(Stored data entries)
——————————

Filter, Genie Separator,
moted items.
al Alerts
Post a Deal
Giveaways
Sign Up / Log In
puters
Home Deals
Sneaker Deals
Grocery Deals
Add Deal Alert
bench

——————————

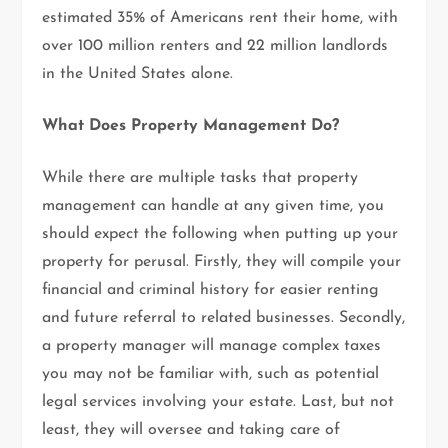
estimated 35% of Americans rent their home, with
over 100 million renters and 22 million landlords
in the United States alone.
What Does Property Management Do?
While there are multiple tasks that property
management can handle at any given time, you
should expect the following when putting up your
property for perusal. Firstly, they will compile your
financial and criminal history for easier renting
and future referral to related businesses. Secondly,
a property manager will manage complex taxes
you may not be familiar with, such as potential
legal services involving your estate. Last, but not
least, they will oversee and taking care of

——————————

Working from the records above, write out verbatim only the lines from the line containing "property for perusal." through the line containing "least, they will oversee and taking care of".

property for perusal. Firstly, they will compile your
financial and criminal history for easier renting
and future referral to related businesses. Secondly,
a property manager will manage complex taxes
you may not be familiar with, such as potential
legal services involving your estate. Last, but not
least, they will oversee and taking care of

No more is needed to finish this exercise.